Anti esquerdismo e anti feminismo dominam

Jornalista analisa 9 mil páginas do Facebook ligadas ao conservadorismo

A jornalista e socióloga Celina Lerner analisou as interações de 9 mil páginas do Facebook ligadas ao conservadorismo e mais de 900 mil comentários feitos entre 2012 e 2018.

Para compreender os principais elementos da mentalidade conservadora no Brasil, a jornalista e socióloga Celina Lerner analisou as interações de 9 mil páginas do Facebook ligadas ao conservadorismo e mais de 900 mil comentários feitos entre 2012 e 2018.  A pesquisa está na sua tese de doutorado apresentada à Universidade Federal do ABC (UFABC).
“A atual expansão das direitas no mundo tem íntima ligação com a ampliação do acesso à Internet. As redes sociais digitais, em especial, possibilitaram que pessoas que se identificam com o conservadorismo encontrassem seu grupo de pertencimento, reelaborassem e reforçassem sua visão de mundo”, afirma.
Lerner explica que iniciou a pesquisa ao montar uma rede com as páginas do Facebook. Assim, identificou os atores ligados ao conservadorismo.
“A rede mostrou que os atores ligados ao conservadorismo distribuem-se entre a esfera religiosa e a esfera política. No campo político, várias frentes se mobilizam em um grande grupo: são páginas anti-feminismo; anti-ateísmo; de defesa do liberalismo econômico; páginas de fãs das Forças Armadas; de militantes pela facilitação do porte de armas; páginas de políticos; de jornalistas; de celebridades midiáticas; de ativistas de internet; de novos movimentos sociais e outros”.
A pesquisadora selecionou sete páginas para colher e analisar os comentários. São elas: Olavo de Carvalho, Direita Conservadora, Padre Paulo Ricardo, Instituto Mises Brasil, Flávio Bolsonaro, Campanha do Armamento e Pesadelo de Qualquer Político 2.0.
“Achei importante ter na amostra páginas que pudessem dar conta, não só do imaginário geral da atual mentalidade conservadora, mas também de questões específicas do campo religioso, da economia e de segurança”, complementa.
Lenner chama a atenção para a centralidade da figura do homem ideal na visão de mundo conservadora.

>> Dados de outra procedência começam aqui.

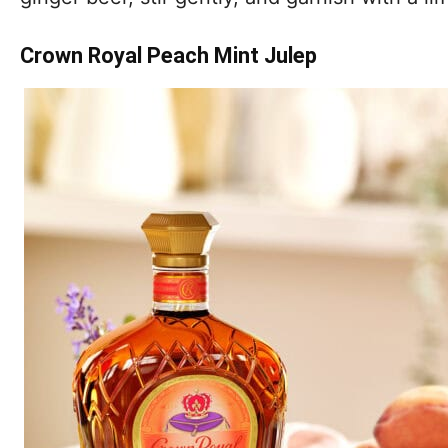
Crown Royal Peach Mint Julep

“O que mais me chamou atenção na pesquisa foi a centralidade do homem na visão de mundo conservadora. Há um ideal de homem que corresponde ao que é bom, sem erros e sem máculas, e em torno do qual tudo se define. O que está próximo a ele é igualmente bom. Já, o que difere dele é ruim e é entendido como uma ameaça da qual é preciso se proteger com o uso da força”.

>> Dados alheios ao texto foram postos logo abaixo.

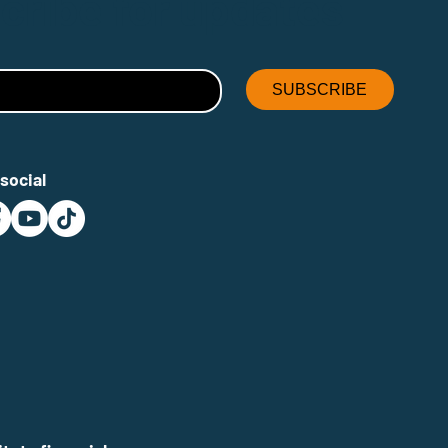
cribe for updates
SUBSCRIBE
social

Assim, fora desse núcleo central, estão os grupos vistos como diferentes e, portanto, como ameaças, como “comunistas”, “vagabundos”, “traficantes”, “feministas” e “gays”.
Jair Bolsonaro
A pesquisadora explica que não analisou especificamente as dinâmicas eleitorais. No entanto, no período analisado (de 2012 a 2018), a mentalidade conservadora ganhou força política e chegou ao Palácio do Planalto.
“Na rede de Páginas Públicas do Facebook montada em 2017, a página de Jair Messias Bolsonaro já ocupava o lugar de maior centralidade, ou seja, a página do atual presidente, à época deputado federal, recebia o maior número de curtidas das demais páginas da rede. A Rede de Curtidas de Página mostrou que havia uma articulação de diversas frentes em torno da figura de Bolsonaro. Vários elementos que aparecem nela, como as comunidades de páginas ligadas ao presidente norte-americano Donald Trump, ao exército, ou até mesmo ao movimento monarquista brasileiro, já se mostraram influentes no atual governo”.
Como foi feita a pesquisa
Para analisar quase um milhão de comentários realizados entre 2012 e 2018, a pesquisadora utilizou uma metodologia chamada de modelagem computacional.

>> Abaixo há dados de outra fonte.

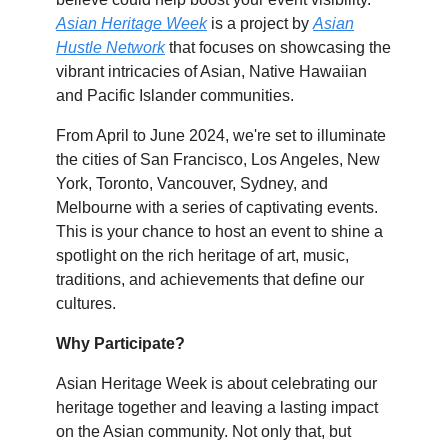
Asian Heritage Week
is a project by
Asian
Hustle Network
that focuses on showcasing the
vibrant intricacies of Asian, Native Hawaiian
and Pacific Islander communities.
From April to June 2024, we're set to illuminate
the cities of San Francisco, Los Angeles, New
York, Toronto, Vancouver, Sydney, and
Melbourne with a series of captivating events.
This is your chance to host an event to shine a
spotlight on the rich heritage of art, music,
traditions, and achievements that define our
cultures.
Why Participate?
Asian Heritage Week is about celebrating our
heritage together and leaving a lasting impact
on the Asian community. Not only that, but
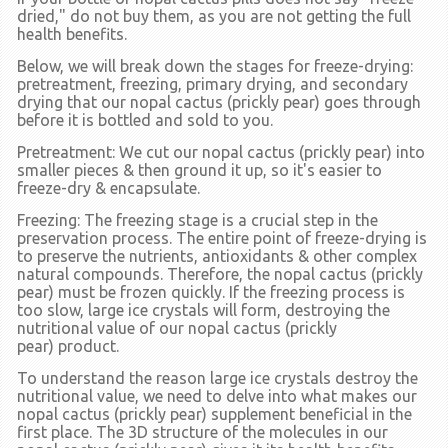
dried," do not buy them, as you are not getting the full
health benefits.
Below, we will break down the stages for freeze-drying:
pretreatment, freezing, primary drying, and secondary
drying that our nopal cactus
(prickly pear)
goes through
before it is bottled and sold to you.
Pretreatment
: We cut our nopal cactus
(prickly pear)
into
smaller pieces & then ground it up, so it's easier to
freeze-dry & encapsulate.
Freezing:
The freezing stage is a crucial step in the
preservation process. The entire point of freeze-drying is
to preserve the nutrients, antioxidants & other complex
natural compounds. Therefore, the nopal cactus
(prickly
pear)
must be frozen quickly. If the freezing process is
too slow, large ice crystals will form, destroying the
nutritional value of our nopal cactus
(prickly
pear)
product.
To understand the reason large ice crystals destroy the
nutritional value, we need to delve into what makes our
nopal cactus
(prickly pear)
supplement beneficial in the
first place. The 3D structure of the molecules in our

Lerner explica que a modelagem consiste na criação e utilização de modelos matemáticos e códigos computacionais para a análise de sistemas complexos.
“Analisei os comentários como um discurso coletivo e busquei pelas recorrências e pelos contextos intra-textuais. Adotei a modelagem em rede, que ao transformar os textos escritos em redes de palavras, desvela relações que as palavras estabelecem umas com as outras, numa perspectiva mais matemática do que sintática”.
A pesquisadora afirma ainda que apesar da abordagem computacional, a análise depende fortemente da subjetividade do pesquisador na interpretação dos resultados. Tal forma de pesquisa tem sido chamada dentro do novo campo das Humanidades Digitais de métodos mistos.
“Assim, revelando as palavras que ocorrem conjuntamente de forma mais frequente nos comentários, recomponho na rede o contexto de enunciação coletivo. Isso feito, volto ao contexto original de enunciação, aos comentários, para compreender os sentidos dados para cada uma das palavras mais frequentes”, conclui.
Sobre a pesquisadora
Formada em jornalismo, mestra em Sociologia pela USP e doutora em Ciências Humanas e Sociais pela UFABC, com período de intercâmbio (PDSE/CAPES) no Digital Media Research Centre da QUT, na Austrália.